In simple terms, a growing number of our contemporaries want to be religious, believing, and even Christian, but without the contaminations they feel have been added to these words. They aspire to rediscover their roots in order to grow in a soil that has not been spoiled by either the fertilizer of ancient times, the shrubs of the middle ages, modern pesticides, or the radiations of postmodernity. Such a struggle for renewal is inate in the human person; it has always been so, but in our time it is acquiring historic, even cosmic proportions.
Christianness…means, first, liberation from a fixed and determined political order, which until recently was regarded as indispensible for the practice of “Christian values” (Christendom). It is also a liberation from identifying being Christian with the acceptance of a determined series of Christian doctrines (Christianity).
…Christianness is neither a new political form nor a new intellectual creed; it is a commitment which, although it needs specific expressions and a concrete political order to manifest itself, does not identify itself with any of these things.Raimon Panikkar. CrossCurrents, Spring-Summer 2000
I was once really taken aback when a “Christian leader” looked me in the eye and said: “Geoff, you’re not a Christian!”
When he could see I had recovered my composure he said: “What matters is not whether you are a Christian or not, but that you are Christlike.”
I have found that distinction quite liberating.
So I find Panikkar’s idea of the dawning of “Christianness”, rising from spent paradigms of Christendom and Christianity, quite compelling.

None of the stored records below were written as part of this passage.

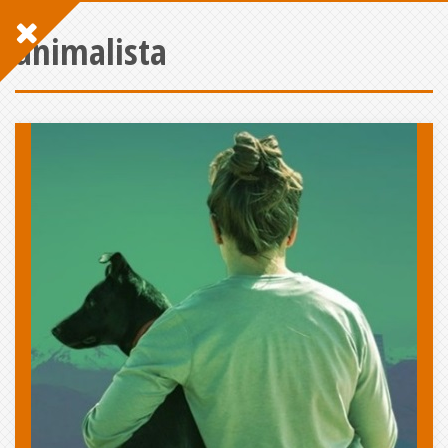
animalista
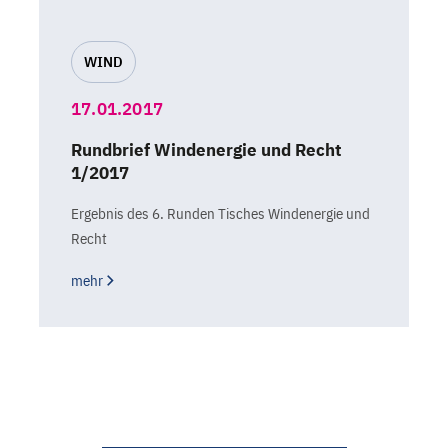
WIND
17.01.2017
Rundbrief Windenergie und Recht
1/2017
Ergebnis des 6. Runden Tisches Windenergie und
Recht
mehr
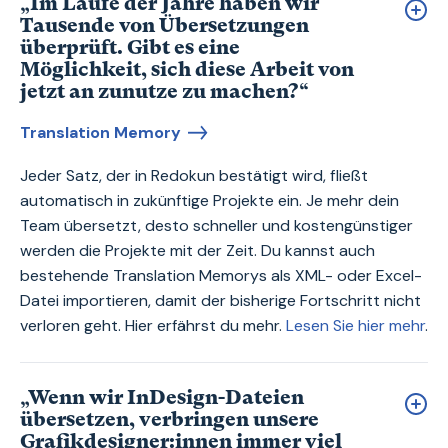
„Im Laufe der Jahre haben wir
Tausende von Übersetzungen
überprüft. Gibt es eine
Möglichkeit, sich diese Arbeit von
jetzt an zunutze zu machen?“
Translation Memory
Jeder Satz, der in Redokun bestätigt wird, fließt
automatisch in zukünftige Projekte ein. Je mehr dein
Team übersetzt, desto schneller und kostengünstiger
werden die Projekte mit der Zeit. Du kannst auch
bestehende Translation Memorys als XML- oder Excel-
Datei importieren, damit der bisherige Fortschritt nicht
verloren geht. Hier erfährst du mehr.
Lesen Sie hier mehr
.
„Wenn wir InDesign-Dateien
übersetzen, verbringen unsere
Grafikdesigner:innen immer viel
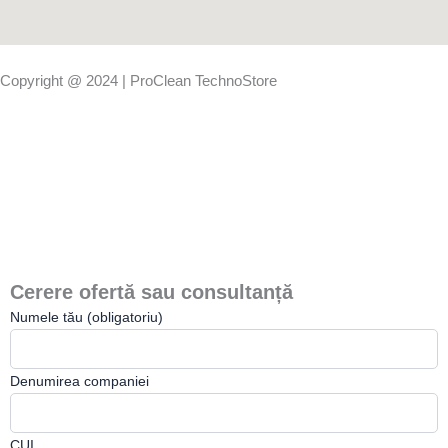
Copyright @ 2024 | ProClean TechnoStore
Cerere ofertă sau consultanță
Numele tău (obligatoriu)
Denumirea companiei
CUI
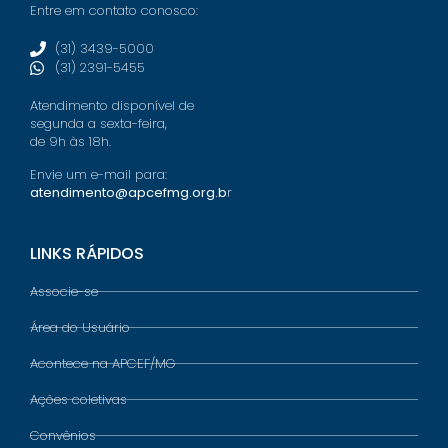
Entre em contato conosco:
(31) 3439-5000
(31) 2391-5455
Atendimento disponível de
segunda a sexta-feira,
de 9h às 18h.
Envie um e-mail para:
atendimento@apcefmg.org.b
r
LINKS RÁPIDOS
Associe-se
Área do Usuário
Acontece na APCEF/MG
Ações coletivas
Convênios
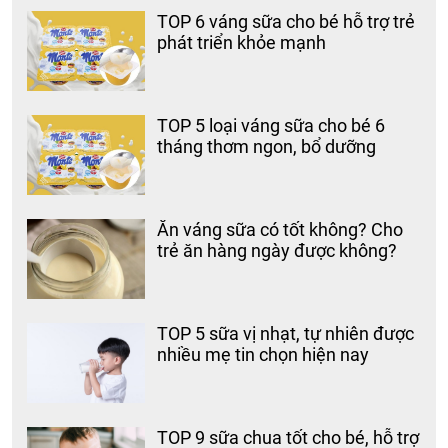
TOP 6 váng sữa cho bé hỗ trợ trẻ
phát triển khỏe mạnh
TOP 5 loại váng sữa cho bé 6
tháng thơm ngon, bổ dưỡng
Ăn váng sữa có tốt không? Cho
trẻ ăn hàng ngày được không?
TOP 5 sữa vị nhạt, tự nhiên được
nhiều mẹ tin chọn hiện nay
TOP 9 sữa chua tốt cho bé, hỗ trợ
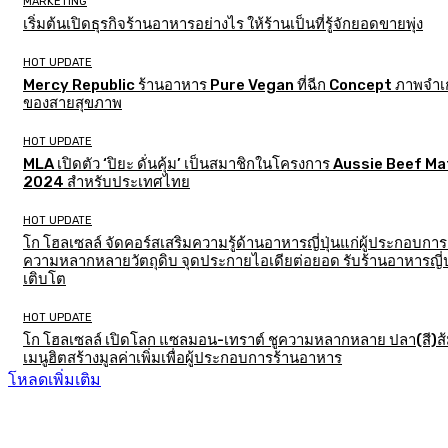
MARKETING
เริ่มต้นเปิดธุรกิจร้านอาหารอย่างไร ให้ร้านเป็นที่รู้จักยอดขายพุ่ง
HOT UPDATE
Mercy Republic ร้านอาหาร Pure Vegan ที่ฉีก Concept ภาพจำเก
ของสายสุขภาพ
HOT UPDATE
MLA เปิดตัว ‘ปิยะ ดั่นคุ้ม’ เป็นสมาชิกในโครงการ Aussie Beef M
2024 สำหรับประเทศไทย
HOT UPDATE
โก โฮลเซลล์ จัดคอร์สเสริมความรู้ด้านอาหารญี่ปุ่นแก่ผู้ประกอบการ
ความหลากหลายวัตถุดิบ จุดประกายไอเดียต่อยอด รับร้านอาหารญี่ป
เติบโต
HOT UPDATE
โก โฮลเซลล์ เปิดโลก แซลมอน-เทราต์ ชูความหลากหลาย ปลา(สี)ส
เมนูฮิตสร้างมูลค่าเพิ่มเพื่อผู้ประกอบการร้านอาหาร
โหลดเพิ่มเติม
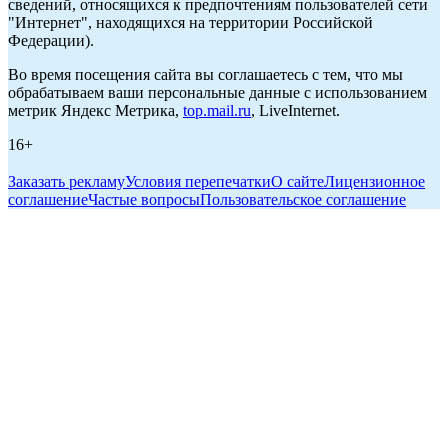
сведений, относящихся к предпочтениям пользователей сети
"Интернет", находящихся на территории Российской
Федерации).
Во время посещения сайта вы соглашаетесь с тем, что мы
обрабатываем ваши персональные данные с использованием
метрик Яндекс Метрика,
top.mail.ru
, LiveInternet.
16+
Заказать рекламу
Условия перепечатки
О сайте
Лицензионное
соглашение
Частые вопросы
Пользовательское соглашение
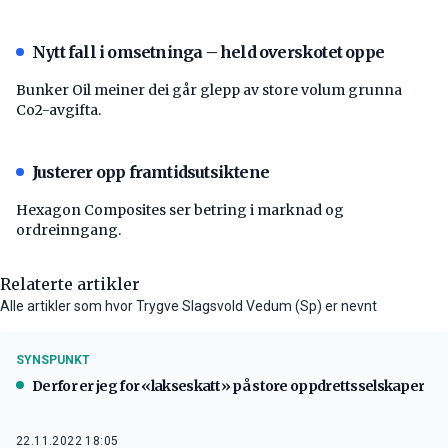
Nytt fall i omsetninga – held overskotet oppe
Bunker Oil meiner dei går glepp av store volum grunna
Co2-avgifta.
Justerer opp framtidsutsiktene
Hexagon Composites ser betring i marknad og
ordreinngang.
Relaterte artikler
Alle artikler som hvor Trygve Slagsvold Vedum (Sp) er nevnt
SYNSPUNKT
Derfor er jeg for «lakseskatt» på store oppdrettsselskaper
22.11.2022 18:05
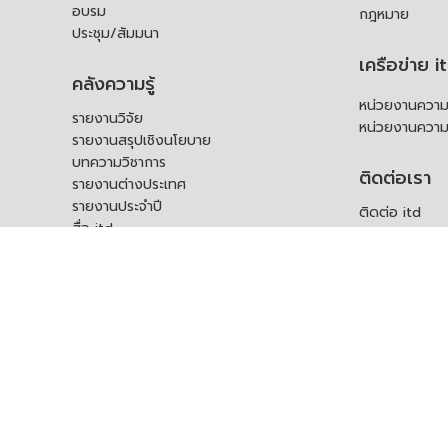
อบรม
กฎหมาย
ประชุม/สัมมนา
เครือข่าย i
คลังความรู้
หน่วยงานความร
รายงานวิจัย
หน่วยงานความ
รายงานสรุปเชิงนโยบาย
บทความวิชาการ
ติดต่อเรา
รายงานต่างประเทศ
รายงานประจำปี
ติดต่อ itd
สื่อ itd
ร้องเรียน
เอกสารเผยแพร่อื่น ๆ
ช่องทางรับฟัง
คำถามที่พบบ่อ
แบบคำร้องขอใช
บุคคล
สอบถามข้อมูลเพ
ร้องขอชุดข้อม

In simple terms, “Christianness” for me refers to a focus on the qualities of the Jesus of the Gospels and a hanging loose to man-made(sic) formulations (Panikkar’s “Christianity”), and political structuring (“Christendom”). It is, if you like, a shift in consciousness from religion to spirituality.
It may be signified by a move from the “Ten Commandments” to “The Beatitudes” as a central ethic.
At the same time, it is always wonderful to see these qualities demonstrated in others, whatever the source of their inspiration, theistic or not. Such a congruence is no threat to my “Christianness”; and I hope my “Christianness” is no threat to others.